Task instructions: For each line below that includes the string "escolhidas", show the whole line.

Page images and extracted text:
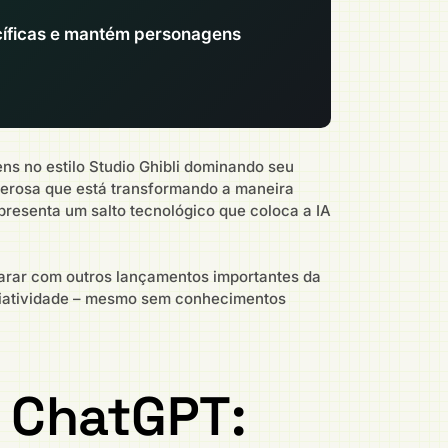
cíficas e mantém personagens
s no estilo Studio Ghibli dominando seu
derosa que está transformando a maneira
presenta um salto tecnológico que coloca a IA
arar com outros lançamentos importantes da
criatividade – mesmo sem conhecimentos
 ChatGPT:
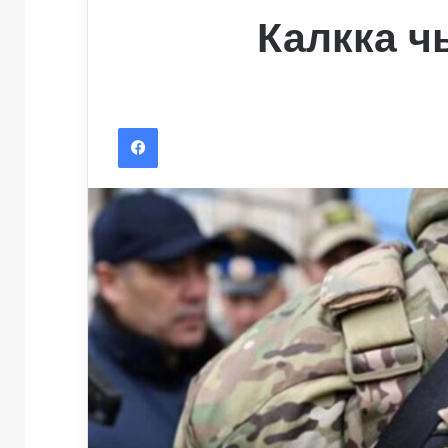
Калкка ч
Facebook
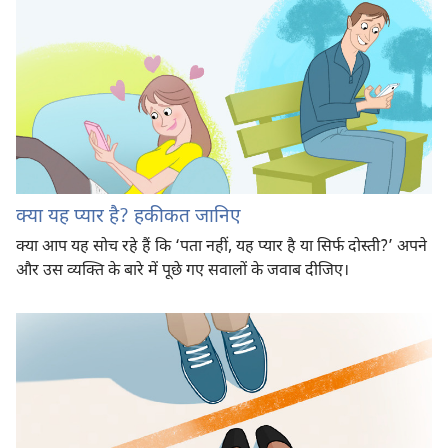
क्या यह प्यार है? हकीकत जानिए
क्या आप यह सोच रहे हैं कि ‘पता नहीं, यह प्यार है या सिर्फ दोस्ती?’ अपने
और उस व्यक्‍ति के बारे में पूछे गए सवालों के जवाब दीजिए।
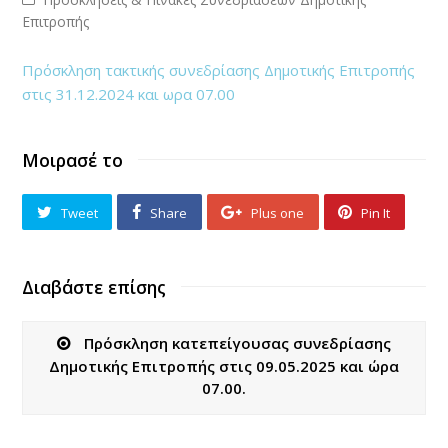
Επιτροπής
Πρόσκληση τακτικής συνεδρίασης Δημοτικής Επιτροπής
στις 31.12.2024 και ωρα 07.00
Μοιρασέ το
Tweet
Share
Plus one
Pin It
Διαβάστε επίσης
Πρόσκληση κατεπείγουσας συνεδρίασης
Δημοτικής Επιτροπής στις 09.05.2025 και ώρα
07.00.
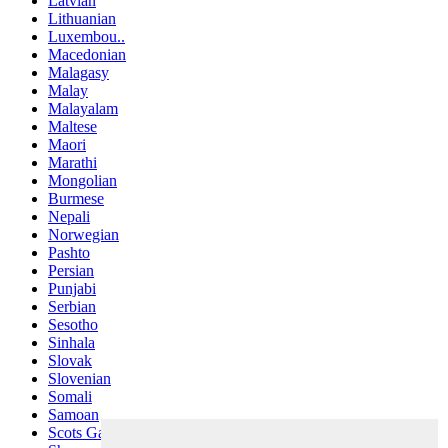
Latvian
Lithuanian
Luxembou..
Macedonian
Malagasy
Malay
Malayalam
Maltese
Maori
Marathi
Mongolian
Burmese
Nepali
Norwegian
Pashto
Persian
Punjabi
Serbian
Sesotho
Sinhala
Slovak
Slovenian
Somali
Samoan
Scots Gaelic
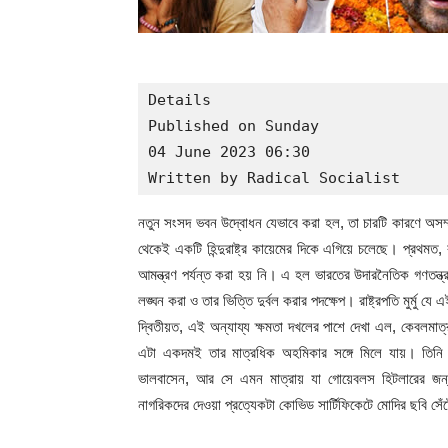
Details

Published on Sunday

04 June 2023 06:30

Written by Radical Socialist
নতুন সংসদ ভবন উদ্বোধন যেভাবে করা হল, তা চারটি কারণে অসম্
থেকেই একটি হিন্দুরাষ্ট্র কায়েমের দিকে এগিয়ে চলেছে। প্রথমত,
আমন্ত্রণ পর্যন্ত করা হয় নি। এ হল ভারতের উদারনৈতিক গণতন্ত্র যে
লঙ্ঘন করা ও তার ভিত্তি দুর্বল করার পদক্ষেপ। রাষ্ট্রপতি মুর্মু 
দ্বিতীয়ত, এই অন্যায্য ক্ষমতা দখলের পাশে দেখা এল, কেবলমাত
এটা একদমই তার মাত্রধিক অহমিকার সঙ্গে মিলে যায়। তিন
ভালবাসেন, আর সে এমন মাত্রায় যা গোয়েবলস হিটলারের জন্য
নাগরিকদের দেওয়া প্রত্যেকটা কোভিড সার্টিফিকেটে মোদির ছবি স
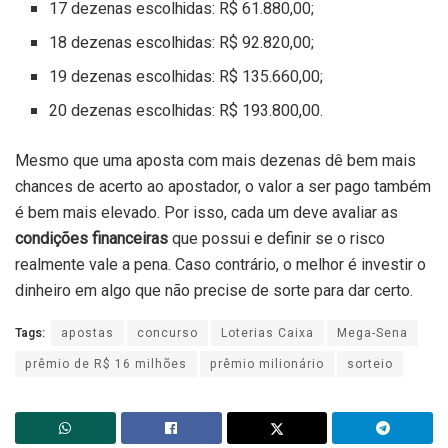
17 dezenas escolhidas: R$ 61.880,00;
18 dezenas escolhidas: R$ 92.820,00;
19 dezenas escolhidas: R$ 135.660,00;
20 dezenas escolhidas: R$ 193.800,00.
Mesmo que uma aposta com mais dezenas dê bem mais
chances de acerto ao apostador, o valor a ser pago também
é bem mais elevado. Por isso, cada um deve avaliar as
condições financeiras
que possui e definir se o risco
realmente vale a pena. Caso contrário, o melhor é investir o
dinheiro em algo que não precise de sorte para dar certo.
Tags:
apostas
concurso
Loterias Caixa
Mega-Sena
prêmio de R$ 16 milhões
prêmio milionário
sorteio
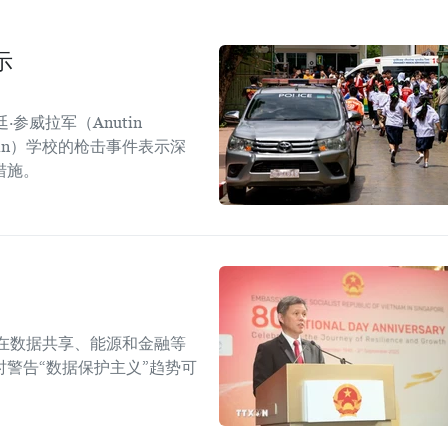
示
参威拉军（Anutin
sirin）学校的枪击事件表示深
措施。
在数据共享、能源和金融等
警告“数据保护主义”趋势可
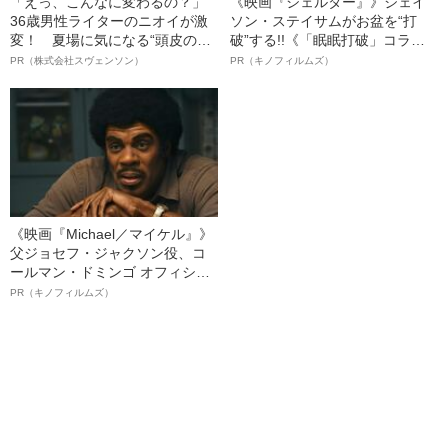
「えっ、こんなに変わるの？」
《映画『シェルター』》ジェイ
36歳男性ライターのニオイが激
ソン・ステイサムがお盆を“打
変！ 夏場に気になる“頭皮のニ
破”する!!《「眠眠打破」コラ
オイ”や“ベタつき”を解消す
ボ》
PR（株式会社スヴェンソン）
PR（キノフィルムズ）
る、“ウィッグのスペシャリス
ト”が生み出した徹底ケアとは
《映画『Michael／マイケル』》
父ジョセフ・ジャクソン役、コ
ールマン・ドミンゴ オフィシャ
ルインタビュー“観客を魅了した
PR（キノフィルムズ）
名優、複雑な父親像への想いを
語る”《日本興収70億円突破》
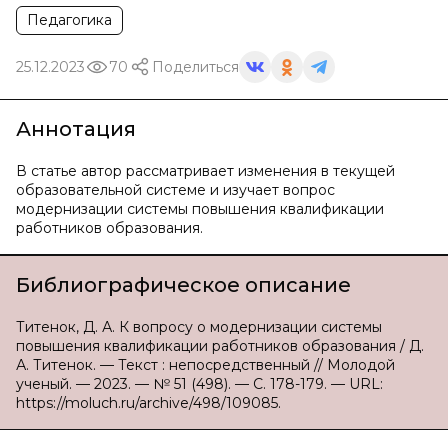
Педагогика
25.12.2023
70
Поделиться
Аннотация
В статье автор рассматривает изменения в текущей
образовательной системе и изучает вопрос
модернизации системы повышения квалификации
работников образования.
Библиографическое описание
Титенок, Д. А. К вопросу о модернизации системы
повышения квалификации работников образования / Д.
А. Титенок. — Текст : непосредственный // Молодой
ученый. — 2023. — № 51 (498). — С. 178-179. — URL:
https://moluch.ru/archive/498/109085.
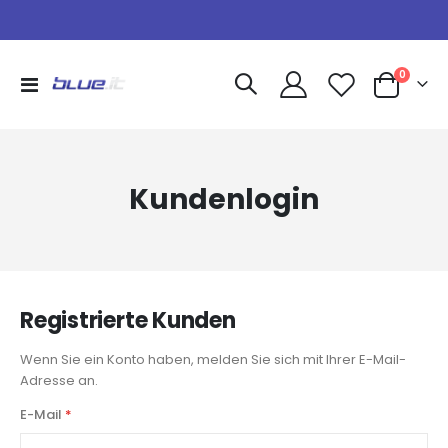
Artikel
0
Navigation
Warenkorb
umschalten
Kundenlogin
Registrierte Kunden
Wenn Sie ein Konto haben, melden Sie sich mit Ihrer E-Mail-
Adresse an.
E-Mail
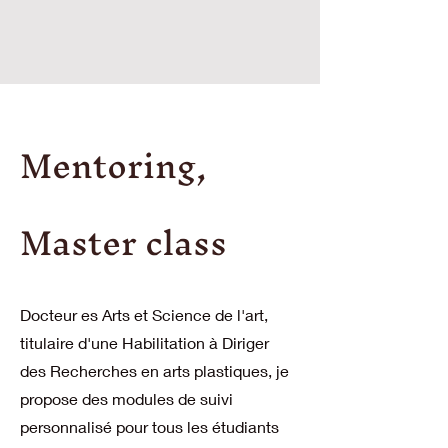
Mentoring,
Master class
Docteur es Arts et Science de l'art,
titulaire d'une Habilitation à Diriger
des Recherches en arts plastiques, je
propose des modules de suivi
personnalisé pour tous les étudiants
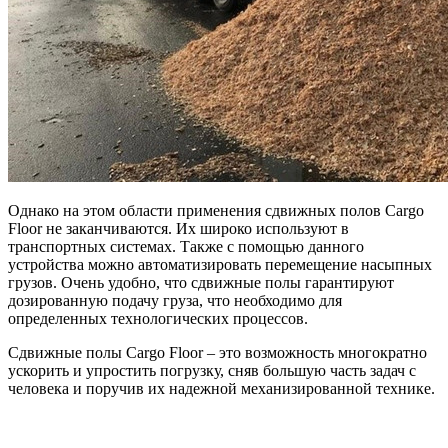
Однако на этом области применения сдвижных полов Cargo
Floor не заканчиваются. Их широко используют в
транспортных системах. Также с помощью данного
устройства можно автоматизировать перемещение насыпных
грузов. Очень удобно, что сдвижные полы гарантируют
дозированную подачу груза, что необходимо для
определенных технологических процессов.
Сдвижные полы Cargo Floor – это возможность многократно
ускорить и упростить погрузку, сняв большую часть задач с
человека и поручив их надежной механизированной технике.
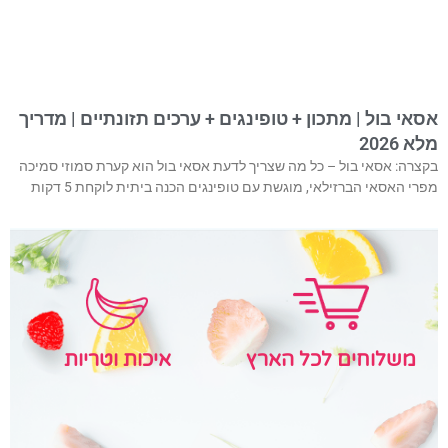
אסאי בול | מתכון + טופינגים + ערכים תזונתיים | מדריך
מלא 2026
בקצרה: אסאי בול – כל מה שצריך לדעת אסאי בול הוא קערת סמוזי סמיכה
מפרי האסאי הברזילאי, מוגשת עם טופינגים הכנה ביתית לוקחת 5 דקות
איכות וטריות
משלוחים לכל הארץ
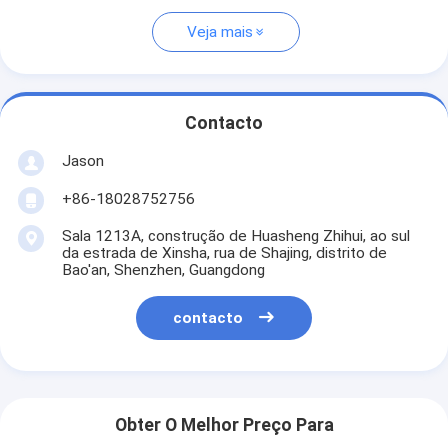
Veja mais
Contacto
Jason
+86-18028752756
Sala 1213A, construção de Huasheng Zhihui, ao sul
da estrada de Xinsha, rua de Shajing, distrito de
Bao'an, Shenzhen, Guangdong
contacto
Obter O Melhor Preço Para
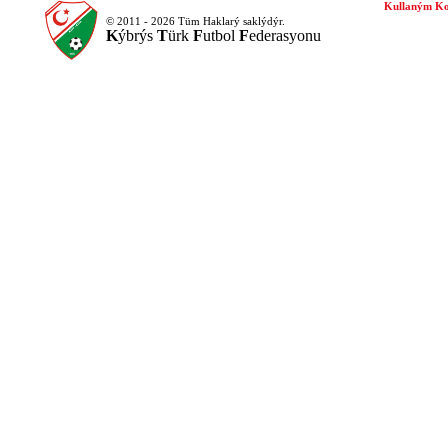
Kullaným Ko
© 2011 - 2026 Tüm Haklarý saklýdýr.
K
ýbrýs
T
ürk
F
utbol
F
ederasyonu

Output of the task:
17 dezenas escolhidas: R$ 61.880,00;
18 dezenas escolhidas: R$ 92.820,00;
19 dezenas escolhidas: R$ 135.660,00;
20 dezenas escolhidas: R$ 193.800,00.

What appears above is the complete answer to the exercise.